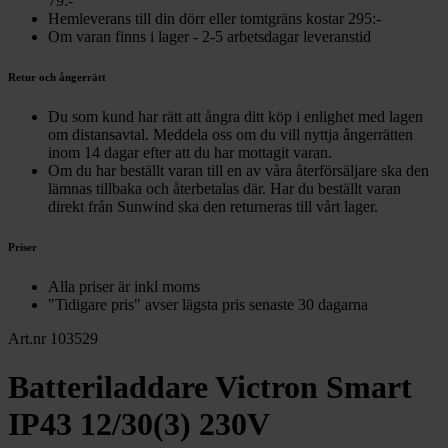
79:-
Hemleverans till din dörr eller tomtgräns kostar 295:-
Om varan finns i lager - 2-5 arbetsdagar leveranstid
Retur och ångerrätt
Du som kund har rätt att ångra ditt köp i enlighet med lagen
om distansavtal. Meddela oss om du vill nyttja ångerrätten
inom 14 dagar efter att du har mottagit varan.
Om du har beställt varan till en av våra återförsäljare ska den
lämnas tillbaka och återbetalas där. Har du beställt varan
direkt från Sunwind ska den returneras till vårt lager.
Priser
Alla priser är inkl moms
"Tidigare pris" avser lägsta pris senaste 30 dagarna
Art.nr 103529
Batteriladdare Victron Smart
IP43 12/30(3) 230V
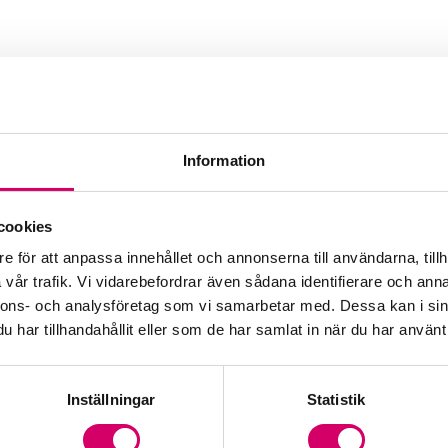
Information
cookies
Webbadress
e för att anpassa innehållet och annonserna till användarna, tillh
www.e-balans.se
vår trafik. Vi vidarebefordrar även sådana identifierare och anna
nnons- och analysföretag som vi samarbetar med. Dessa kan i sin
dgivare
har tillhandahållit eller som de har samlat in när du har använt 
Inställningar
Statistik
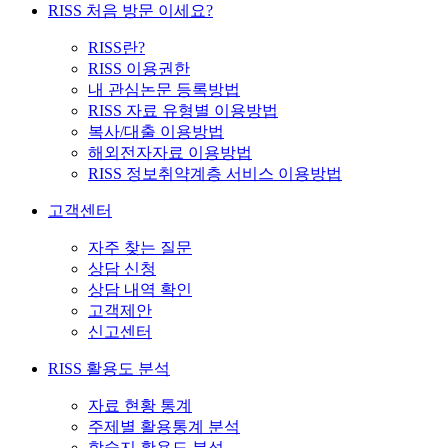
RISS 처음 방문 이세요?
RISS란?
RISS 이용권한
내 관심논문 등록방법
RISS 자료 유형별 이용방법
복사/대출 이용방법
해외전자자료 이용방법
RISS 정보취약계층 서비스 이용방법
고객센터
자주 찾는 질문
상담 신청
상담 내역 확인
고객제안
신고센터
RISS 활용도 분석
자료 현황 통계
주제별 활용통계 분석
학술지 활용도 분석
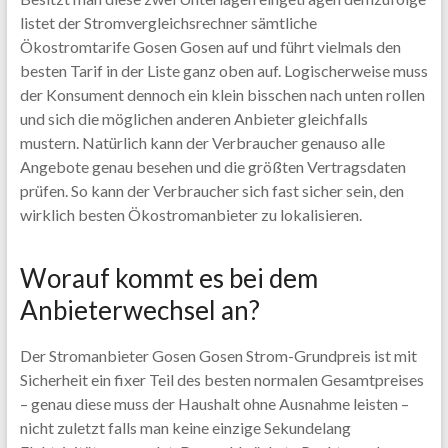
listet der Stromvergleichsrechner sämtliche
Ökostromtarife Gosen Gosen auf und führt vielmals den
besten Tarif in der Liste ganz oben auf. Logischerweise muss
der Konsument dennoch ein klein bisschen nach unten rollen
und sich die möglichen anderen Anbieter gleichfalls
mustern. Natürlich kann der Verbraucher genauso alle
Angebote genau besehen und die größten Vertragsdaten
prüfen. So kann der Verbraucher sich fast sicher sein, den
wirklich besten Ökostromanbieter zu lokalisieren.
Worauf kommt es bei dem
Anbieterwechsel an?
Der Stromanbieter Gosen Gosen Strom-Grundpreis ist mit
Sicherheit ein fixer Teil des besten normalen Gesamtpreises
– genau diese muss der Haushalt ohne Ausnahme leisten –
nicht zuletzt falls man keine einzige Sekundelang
--
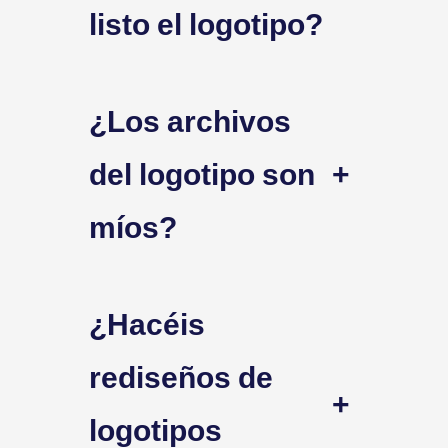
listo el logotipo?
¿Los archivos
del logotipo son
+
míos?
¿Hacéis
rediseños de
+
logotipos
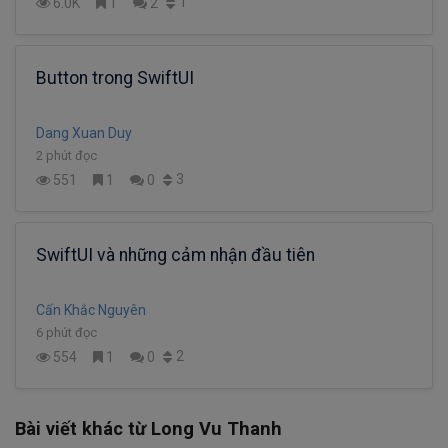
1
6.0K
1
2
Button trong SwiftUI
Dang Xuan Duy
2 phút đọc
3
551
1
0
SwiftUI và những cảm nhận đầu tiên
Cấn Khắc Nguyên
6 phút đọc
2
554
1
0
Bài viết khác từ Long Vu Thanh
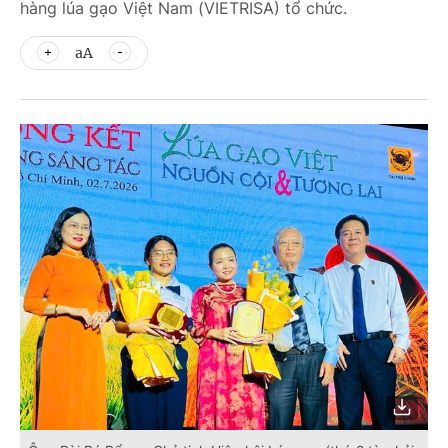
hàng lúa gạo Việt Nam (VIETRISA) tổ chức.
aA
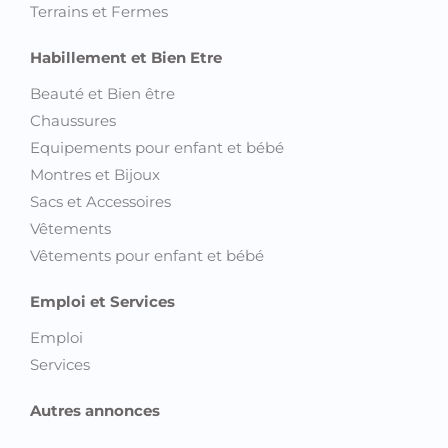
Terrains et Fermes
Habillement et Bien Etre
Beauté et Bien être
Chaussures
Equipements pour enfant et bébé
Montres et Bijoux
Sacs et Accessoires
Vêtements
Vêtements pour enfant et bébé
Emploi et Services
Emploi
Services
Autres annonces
* * *
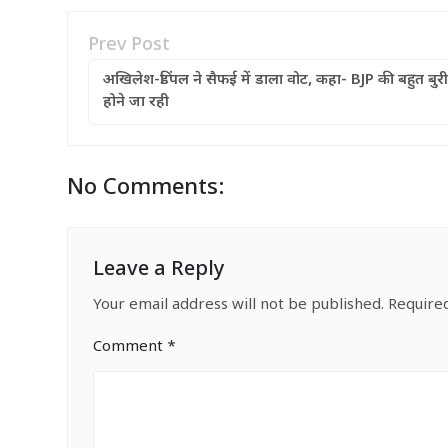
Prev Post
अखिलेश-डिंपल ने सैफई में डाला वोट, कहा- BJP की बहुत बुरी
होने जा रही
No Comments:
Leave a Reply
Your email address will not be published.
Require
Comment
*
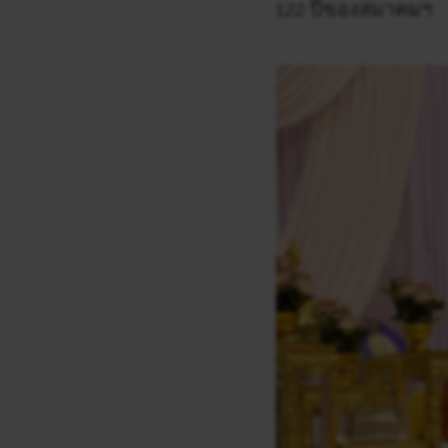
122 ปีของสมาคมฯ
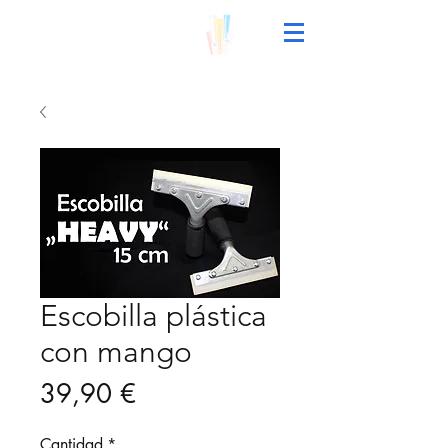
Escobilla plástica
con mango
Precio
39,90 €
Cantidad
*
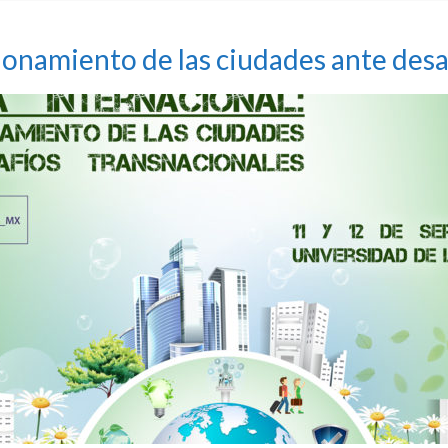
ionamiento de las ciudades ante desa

YOUR OBJECTIVE :: The answer consists of the lines above that include the word "varan", each copied exactly.

RESPONSE AREA ::
Om varan finns i lager - 2-5 arbetsdagar leveranstid
inom 14 dagar efter att du har mottagit varan.
Om du har beställt varan till en av våra återförsäljare ska den
lämnas tillbaka och återbetalas där. Har du beställt varan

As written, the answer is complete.